Rob Bell no banco dos réus

Brian McLaren, em artigo publicado no seu blog

O novo livro de Rob Bell sequer foi lançado e já está criando uma grande controvérsia! O título já é provocador Love Wins: Heaven, Hell, and the Fate of Every Person Who Ever Lived [O amor vence: céu, inferno e o destino de todas as pessoas que já viveram] Eu já vivenciei muito esse tipo de coisa e creio que Rob está prestes a se bombardeado de críticas, possivelmente por muitas dessas mesmas pessoas. Faço ideia como os próximos três meses serão para Rob. Caso você não saiba o que está ocorrendo, leia este artigo AQUI.

O que é patético, no meu ponto de vista, é que muitos de seus críticos não conseguiram entender o objetivo real de Rob. Eu li o livro, então não estou fazendo apenas conjecturas… Ele não está respondendo a uma questão de múltipla escolha, com as opções: a) exclusivismo tradicional e b) universalismo tradicional. Tampouco ele escolheu a segunda opção. Pelo contrário, Rob consegue perceber que a história bíblica é maior e melhor que uma simples narrativa de como as almas serão separadas em duas caixas distintas no final dos tempos.

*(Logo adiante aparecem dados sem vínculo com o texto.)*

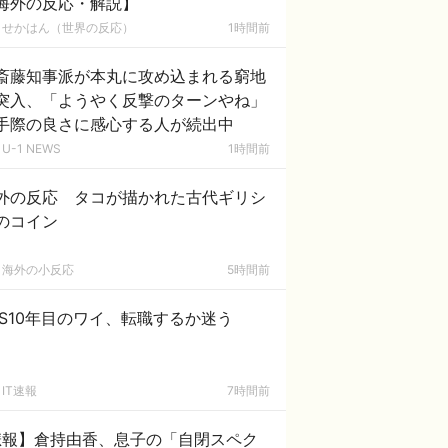
海外の反応・解説】
せかはん（世界の反応）
1時間前
斎藤知事派が本丸に攻め込まれる窮地
突入、「ようやく反撃のターンやね」
手際の良さに感心する人が続出中
U-1 NEWS
1時間前
外の反応 タコが描かれた古代ギリシ
のコイン
海外の小反応
5時間前
ES10年目のワイ、転職するか迷う
IT速報
7時間前
悲報】倉持由香、息子の「自閉スペク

Espero que logo após esse tsunami inquisitório inicial diminuir seu furor, cada vez mais pessoas possam perceber que um debate mais profundo está acontecendo. Existem perguntas mais profundas sendo feitas, e algo muito poderoso e importante está em jogo. Obviamente, estou ansioso para ver essas questões mais profundas serem trabalhadas, como já deixei claro minha opinião sobre isso em meu livro  A New Kind of Christianity [Um Novo Tipo de Cristianismo].

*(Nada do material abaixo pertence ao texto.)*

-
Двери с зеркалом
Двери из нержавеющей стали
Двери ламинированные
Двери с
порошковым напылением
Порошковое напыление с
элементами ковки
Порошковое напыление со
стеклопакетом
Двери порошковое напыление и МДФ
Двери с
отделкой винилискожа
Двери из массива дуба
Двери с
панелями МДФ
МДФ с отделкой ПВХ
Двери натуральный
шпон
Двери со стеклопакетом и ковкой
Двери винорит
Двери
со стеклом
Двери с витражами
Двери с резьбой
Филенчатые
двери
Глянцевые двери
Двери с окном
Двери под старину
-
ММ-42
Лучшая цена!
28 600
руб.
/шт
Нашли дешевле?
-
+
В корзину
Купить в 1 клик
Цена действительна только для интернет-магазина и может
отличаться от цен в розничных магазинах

Originalmente abordei esse assunto na minha trilogia New Kind of Christian [Novo Tipo de Cristão], especialmente no segundo e no terceiro volume:  The Story We Find Ourselves In [A história em que estamos] e The Last Word and the Word After That [A Palavra final e a Palavra que vem depois].

Foi fascinante ver as pessoas me chamando de herege naquele ponto da minha carreira de escritor… Sequer eles realmente pensaram sobre os assuntos e os questionamentos  que meus livros levantavam. Por exemplo, o fato de o conceito de inferno não existir no Antigo Testamento. Isso é óbvio, mas surpreendentemente pouco conhecido pelos cristãos em geral. Meu palpite é que muitos líderes evangélicos adotarão uma posição defensiva e de combate contra Rob e seu livro, preocupados com seus status perante as alas mais conservadores de suas congregações. Dificilmente gastarão ao menos 20 minutos para considerar a possibilidade de que seu entendimento tradicional da narrativa bíblica está comprometido pela  filosofia grega, por políticas imperiais e colonialistas, e assim por diante.

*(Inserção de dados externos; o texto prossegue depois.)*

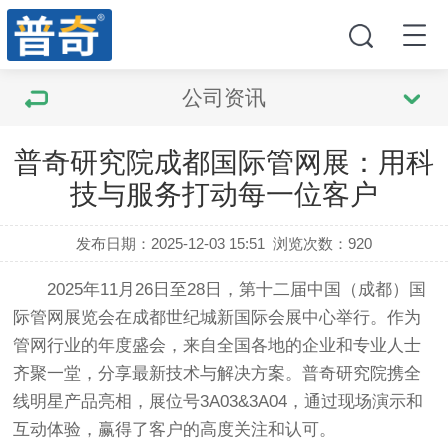
公司资讯
普奇研究院成都国际管网展：用科
技与服务打动每一位客户
发布日期：2025-12-03 15:51
浏览次数：
920
2025年11月26日至28日，第十二届中国（成都）国
际管网展览会在成都世纪城新国际会展中心举行。作为
管网行业的年度盛会，来自全国各地的企业和专业人士
齐聚一堂，分享最新技术与解决方案。普奇研究院携全
线明星产品亮相，展位号3A03&3A04，通过现场演示和
互动体验，赢得了客户的高度关注和认可。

A ala conservadora do evangelicalismo espera, imagino eu, que pessoas possam responder a essa “questão de Bell”. Ao fazer isso, serão aprovadas ou reprovadas no último teste decisivo. Aqueles que falharem serão cortados fora. Esse parecia ser o objetivo da famosa tuitada de John Piper “Adeus, Rob Bell”. Ele poderia muito bem ter escrito: “Você vai para o inferno, Rob Bell”. Talvez John Piper também seja um universalista reservado. Estou brincando, claro.

O fato é que muitos, sendo sujeitados a esse teste decisivo, vão se render e desejar a morte de Rob, mesmo que em seus corações pensem que ele pode ter alguma razão. Outros tentarão defender uma posição pseudo-mediana, que respeita os conservadores sem necessariamente execrar Rob, mas procurando manter distância dele. Espera-se que haja alguns que, mesmo discordando dele, farão isso de forma justa, honesta, sincera, refletindo de maneira verdadeira e aberta sobre o que Rob está propondo.

Uma minoria corajosa ficará ainda mais corajosa por causa da coragem de Rob em escrever esse livro. Espero que os leitores deste blog estejam nesta última categoria e se preparem para aproveitar a oportunidade de, após lerem o livro, chegar a suas próprias conclusões. Só então poderão ter condições de concordar ou discordar, mas sempre demonstrando graça.